L’histoire des masques en France est une drôle d’histoire, dont une partie édifiante se trouve dans la série d’articles écrite par deux des journalistes les mieux informés de ce pays, Gérard Davet et Fabrice Lhomme, et publiée par Le Monde début mai. Cinq articles, cinq ambiances.

  1. 2005-2007, le temps de « l’armement »
  2. 2007-2010, l’apogée du principe de précaution
  3. 2010-2011, le changement de doctrine
  4. 2011-2017, la mécanique du délitement
  5. 2017-2020, comment la France a continué à détruire son stock de masques après le début de l’épidémie

L’histoire des masques est une partie de la triste histoire de ce cher et vieux pays face aux pandémies en général, et face au Covid-19 en particulier. Juste une partie, mais peut-être la plus emblématique.

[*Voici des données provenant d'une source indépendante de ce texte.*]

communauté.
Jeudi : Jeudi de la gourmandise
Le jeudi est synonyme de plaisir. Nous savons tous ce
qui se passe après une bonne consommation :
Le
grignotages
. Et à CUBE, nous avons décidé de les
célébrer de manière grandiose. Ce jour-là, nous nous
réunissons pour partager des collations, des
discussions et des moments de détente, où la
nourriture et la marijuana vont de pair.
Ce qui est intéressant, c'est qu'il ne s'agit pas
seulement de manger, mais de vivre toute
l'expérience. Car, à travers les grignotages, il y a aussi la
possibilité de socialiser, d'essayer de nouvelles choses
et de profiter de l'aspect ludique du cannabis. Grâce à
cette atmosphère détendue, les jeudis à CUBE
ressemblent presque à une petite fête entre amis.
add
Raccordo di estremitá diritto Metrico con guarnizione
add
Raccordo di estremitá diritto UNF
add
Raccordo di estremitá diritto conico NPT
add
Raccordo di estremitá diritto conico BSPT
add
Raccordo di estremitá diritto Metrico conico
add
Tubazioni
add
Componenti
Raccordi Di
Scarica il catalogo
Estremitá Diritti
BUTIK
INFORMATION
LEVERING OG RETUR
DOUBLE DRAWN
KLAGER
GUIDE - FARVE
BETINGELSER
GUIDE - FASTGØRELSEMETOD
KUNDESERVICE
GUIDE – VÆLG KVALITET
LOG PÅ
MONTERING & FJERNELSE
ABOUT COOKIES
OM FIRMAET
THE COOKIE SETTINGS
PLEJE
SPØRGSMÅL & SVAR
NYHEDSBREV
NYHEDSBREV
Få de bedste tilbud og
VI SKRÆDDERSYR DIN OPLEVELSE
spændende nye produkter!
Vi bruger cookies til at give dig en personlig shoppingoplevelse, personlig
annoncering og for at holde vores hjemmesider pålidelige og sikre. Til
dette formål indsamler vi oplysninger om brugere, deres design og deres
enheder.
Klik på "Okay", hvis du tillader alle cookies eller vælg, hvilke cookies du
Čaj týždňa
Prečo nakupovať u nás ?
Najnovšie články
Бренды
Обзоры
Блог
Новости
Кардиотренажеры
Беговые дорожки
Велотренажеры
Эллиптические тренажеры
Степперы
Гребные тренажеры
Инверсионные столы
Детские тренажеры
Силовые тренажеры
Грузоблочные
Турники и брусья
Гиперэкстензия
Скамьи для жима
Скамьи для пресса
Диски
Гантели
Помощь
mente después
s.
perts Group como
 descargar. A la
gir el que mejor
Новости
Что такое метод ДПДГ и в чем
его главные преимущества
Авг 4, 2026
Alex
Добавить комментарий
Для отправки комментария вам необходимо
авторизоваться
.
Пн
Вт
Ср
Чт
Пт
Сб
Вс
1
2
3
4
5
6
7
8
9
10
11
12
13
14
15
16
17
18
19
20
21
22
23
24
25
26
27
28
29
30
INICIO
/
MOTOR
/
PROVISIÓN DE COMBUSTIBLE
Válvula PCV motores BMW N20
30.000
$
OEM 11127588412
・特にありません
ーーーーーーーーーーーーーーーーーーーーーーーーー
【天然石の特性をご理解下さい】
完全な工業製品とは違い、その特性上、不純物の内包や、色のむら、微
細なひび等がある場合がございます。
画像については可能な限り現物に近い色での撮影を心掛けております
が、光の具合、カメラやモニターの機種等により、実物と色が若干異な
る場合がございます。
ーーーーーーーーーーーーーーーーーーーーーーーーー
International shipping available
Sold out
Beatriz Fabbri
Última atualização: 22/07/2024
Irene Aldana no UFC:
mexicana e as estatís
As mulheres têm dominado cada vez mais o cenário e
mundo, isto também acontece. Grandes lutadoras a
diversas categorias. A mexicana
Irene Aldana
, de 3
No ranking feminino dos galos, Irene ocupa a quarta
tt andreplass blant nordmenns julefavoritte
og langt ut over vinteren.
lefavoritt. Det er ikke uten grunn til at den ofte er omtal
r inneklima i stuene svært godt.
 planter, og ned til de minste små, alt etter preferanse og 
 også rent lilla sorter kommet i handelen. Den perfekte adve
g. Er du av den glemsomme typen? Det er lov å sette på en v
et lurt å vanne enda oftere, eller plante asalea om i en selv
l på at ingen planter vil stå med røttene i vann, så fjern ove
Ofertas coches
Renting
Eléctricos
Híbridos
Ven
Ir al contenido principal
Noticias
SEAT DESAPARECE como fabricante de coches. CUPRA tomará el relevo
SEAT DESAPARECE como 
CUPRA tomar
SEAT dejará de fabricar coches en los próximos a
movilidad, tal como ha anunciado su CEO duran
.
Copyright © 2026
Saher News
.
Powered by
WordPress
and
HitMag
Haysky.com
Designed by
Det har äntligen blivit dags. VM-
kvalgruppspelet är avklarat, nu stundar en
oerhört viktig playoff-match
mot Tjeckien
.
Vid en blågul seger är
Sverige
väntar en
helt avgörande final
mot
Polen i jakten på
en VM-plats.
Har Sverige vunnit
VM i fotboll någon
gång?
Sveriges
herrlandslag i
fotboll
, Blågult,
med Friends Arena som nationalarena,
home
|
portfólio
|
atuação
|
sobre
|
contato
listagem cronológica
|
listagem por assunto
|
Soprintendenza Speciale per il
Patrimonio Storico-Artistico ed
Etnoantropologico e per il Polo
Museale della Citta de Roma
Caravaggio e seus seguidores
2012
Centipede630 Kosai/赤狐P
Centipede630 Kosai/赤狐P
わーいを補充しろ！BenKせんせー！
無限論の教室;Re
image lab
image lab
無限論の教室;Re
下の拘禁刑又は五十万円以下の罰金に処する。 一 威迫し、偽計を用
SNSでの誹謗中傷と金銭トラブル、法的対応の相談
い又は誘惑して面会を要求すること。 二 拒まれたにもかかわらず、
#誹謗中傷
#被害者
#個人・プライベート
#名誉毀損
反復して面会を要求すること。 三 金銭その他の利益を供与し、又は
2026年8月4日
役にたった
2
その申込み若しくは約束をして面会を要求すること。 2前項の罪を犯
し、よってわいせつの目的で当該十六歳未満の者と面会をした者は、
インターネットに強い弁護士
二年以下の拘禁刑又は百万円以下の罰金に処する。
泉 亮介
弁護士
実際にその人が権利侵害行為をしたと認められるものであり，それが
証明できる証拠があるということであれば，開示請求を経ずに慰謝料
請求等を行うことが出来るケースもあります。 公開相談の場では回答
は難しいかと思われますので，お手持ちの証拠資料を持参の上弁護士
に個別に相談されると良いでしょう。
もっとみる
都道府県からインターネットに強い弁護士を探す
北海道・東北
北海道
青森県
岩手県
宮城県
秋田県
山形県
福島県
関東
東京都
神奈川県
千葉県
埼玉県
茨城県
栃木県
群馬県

Au commencement, il y a un des derniers vestiges de la Vème République Française : le plan pandémie, établi à partir de 2004, mis en place à partie de 2006, dans les dernières années de la présidence Chirac. Jacques Chirac aura été le dernier président, pas complètement petit, mais plus vraiment grand, hanté par cette ultime imprécation de François Mitterrand :

Je suis le dernier des grands présidents… Enfin, je veux dire le dernier dans la lignée de De Gaulle. Après moi, il n’y en aura plus d’autres en France… À cause de l’Europe… À cause de la mondialisation… Après moi, il n’y aura plus que des financiers et des comptables.

Quand j’ai lu ces articles, pendant les derniers jours du « confinement » (« confinement » au sens : 135 € d’amende dans la gueule si vous êtes au mauvais endroit au mauvais moment), j’ai eu honte. Honte pour mon pays. Comment a-t-on pu en arriver là ?

Le lundi 16 mars 2020, j’avais écrit un billet intitulé « Nous ne sommes pas prêts ». Cette formulation était incomplète. J’aurais dû l’intituler : « Nous ne sommes plus prêts ».

En 2006, les leçons du SRAS en 2003 avaient été parfaitement apprises. L’essentiel avait été prévu. La République avait su se donner les moyens de se protéger, et de protéger sa population. Décider, planifier, organiser, préparer. Le confinement total, brouillon et traumatisant, improvisé et imposé faute de mieux par le régime Macron, aurait pu être évité dans une très large mesure.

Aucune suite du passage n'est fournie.